(Records from a data source)

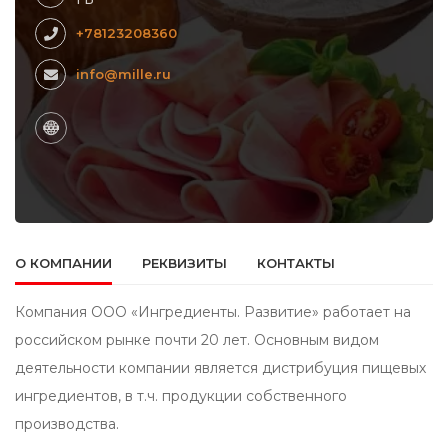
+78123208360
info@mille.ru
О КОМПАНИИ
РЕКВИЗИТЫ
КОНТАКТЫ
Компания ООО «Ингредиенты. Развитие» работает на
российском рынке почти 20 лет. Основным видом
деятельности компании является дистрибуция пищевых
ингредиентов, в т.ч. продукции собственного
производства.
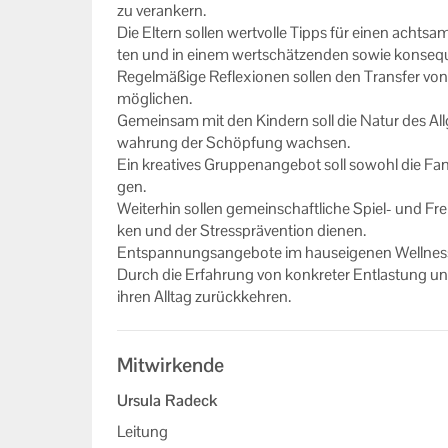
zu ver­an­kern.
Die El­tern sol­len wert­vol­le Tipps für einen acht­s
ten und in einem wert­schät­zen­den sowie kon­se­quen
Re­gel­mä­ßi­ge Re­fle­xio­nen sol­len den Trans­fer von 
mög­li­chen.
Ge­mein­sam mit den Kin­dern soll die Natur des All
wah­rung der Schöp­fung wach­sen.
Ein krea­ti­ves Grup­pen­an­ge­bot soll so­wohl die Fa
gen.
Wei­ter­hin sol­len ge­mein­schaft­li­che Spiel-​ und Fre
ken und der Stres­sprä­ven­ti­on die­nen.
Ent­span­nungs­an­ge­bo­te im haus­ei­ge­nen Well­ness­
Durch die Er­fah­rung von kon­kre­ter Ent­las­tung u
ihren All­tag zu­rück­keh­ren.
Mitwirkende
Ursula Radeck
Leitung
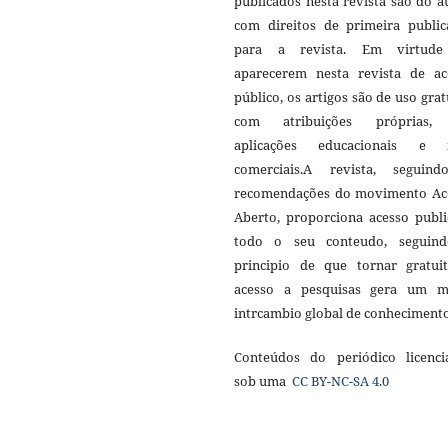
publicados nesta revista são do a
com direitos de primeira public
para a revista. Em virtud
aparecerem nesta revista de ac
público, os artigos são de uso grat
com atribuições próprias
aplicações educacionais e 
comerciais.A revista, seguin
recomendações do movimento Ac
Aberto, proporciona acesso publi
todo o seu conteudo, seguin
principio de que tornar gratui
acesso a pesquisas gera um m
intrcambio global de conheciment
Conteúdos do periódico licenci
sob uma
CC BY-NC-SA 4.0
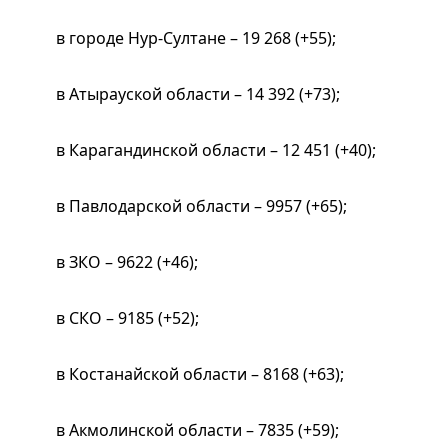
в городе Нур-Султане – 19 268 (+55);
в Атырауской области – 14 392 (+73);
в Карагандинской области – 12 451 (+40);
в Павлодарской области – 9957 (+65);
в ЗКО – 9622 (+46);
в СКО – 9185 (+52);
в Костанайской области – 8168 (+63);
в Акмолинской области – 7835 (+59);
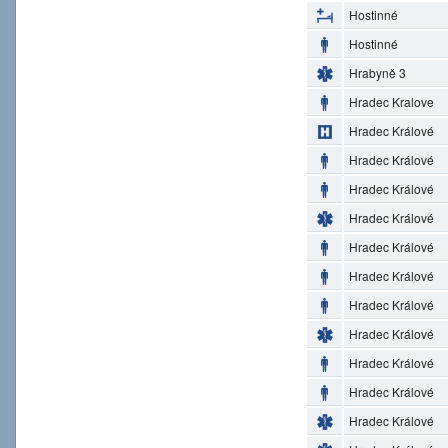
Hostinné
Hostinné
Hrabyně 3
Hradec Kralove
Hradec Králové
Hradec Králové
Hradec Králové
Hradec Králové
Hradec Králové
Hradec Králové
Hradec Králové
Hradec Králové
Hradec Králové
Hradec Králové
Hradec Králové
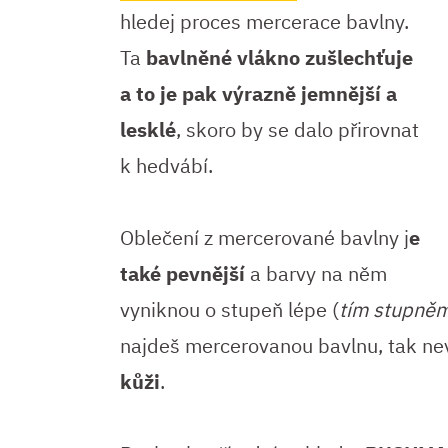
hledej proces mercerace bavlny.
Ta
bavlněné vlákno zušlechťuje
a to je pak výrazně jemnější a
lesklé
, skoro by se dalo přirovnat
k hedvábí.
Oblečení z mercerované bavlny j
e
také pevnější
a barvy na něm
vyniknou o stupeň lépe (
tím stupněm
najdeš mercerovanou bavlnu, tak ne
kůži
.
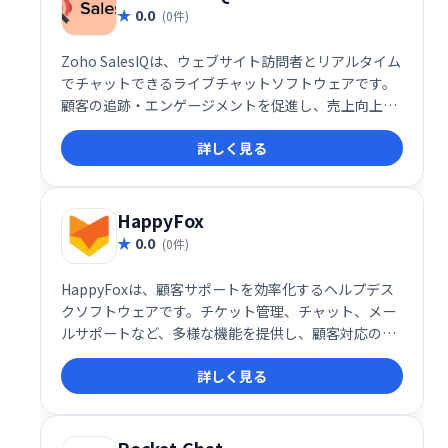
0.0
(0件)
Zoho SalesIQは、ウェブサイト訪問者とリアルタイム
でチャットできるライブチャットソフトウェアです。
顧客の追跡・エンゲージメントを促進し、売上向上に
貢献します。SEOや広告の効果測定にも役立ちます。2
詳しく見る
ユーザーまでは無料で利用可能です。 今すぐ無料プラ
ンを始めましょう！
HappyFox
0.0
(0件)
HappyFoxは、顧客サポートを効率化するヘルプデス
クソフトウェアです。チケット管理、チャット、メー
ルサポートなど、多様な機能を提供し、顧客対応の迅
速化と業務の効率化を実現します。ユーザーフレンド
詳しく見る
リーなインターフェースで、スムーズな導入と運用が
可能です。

What the task asks :: Write out again only the lines from the line that contains "aplicações educacionais e" through the last line of the records, both ends included, without any of the pictures.

Finished task ::
aplicações educacionais e 
comerciais.A revista, seguin
recomendações do movimento Ac
Aberto, proporciona acesso publi
todo o seu conteudo, seguin
principio de que tornar gratui
acesso a pesquisas gera um m
intrcambio global de conheciment
Conteúdos do periódico licenci
sob uma
CC BY-NC-SA 4.0
в городе Нур-Султане – 19 268 (+55);
в Атырауской области – 14 392 (+73);
в Карагандинской области – 12 451 (+40);
в Павлодарской области – 9957 (+65);
в ЗКО – 9622 (+46);
в СКО – 9185 (+52);
в Костанайской области – 8168 (+63);
в Акмолинской области – 7835 (+59);
Hostinné
Hostinné
Hrabyně 3
Hradec Kralove
Hradec Králové
Hradec Králové
Hradec Králové
Hradec Králové
Hradec Králové
Hradec Králové
Hradec Králové
Hradec Králové
Hradec Králové
Hradec Králové
Hradec Králové
hledej proces mercerace bavlny.
Ta
bavlněné vlákno zušlechťuje
a to je pak výrazně jemnější a
lesklé
, skoro by se dalo přirovnat
k hedvábí.
Oblečení z mercerované bavlny j
e
také pevnější
a barvy na něm
vyniknou o stupeň lépe (
tím stupněm
najdeš mercerovanou bavlnu, tak ne
kůži
.
0.0
(0件)
Zoho SalesIQは、ウェブサイト訪問者とリアルタイム
でチャットできるライブチャットソフトウェアです。
顧客の追跡・エンゲージメントを促進し、売上向上に
貢献します。SEOや広告の効果測定にも役立ちます。2
詳しく見る
ユーザーまでは無料で利用可能です。 今すぐ無料プラ
ンを始めましょう！
HappyFox
0.0
(0件)
HappyFoxは、顧客サポートを効率化するヘルプデス
クソフトウェアです。チケット管理、チャット、メー
ルサポートなど、多様な機能を提供し、顧客対応の迅
速化と業務の効率化を実現します。ユーザーフレンド
詳しく見る
リーなインターフェースで、スムーズな導入と運用が
可能です。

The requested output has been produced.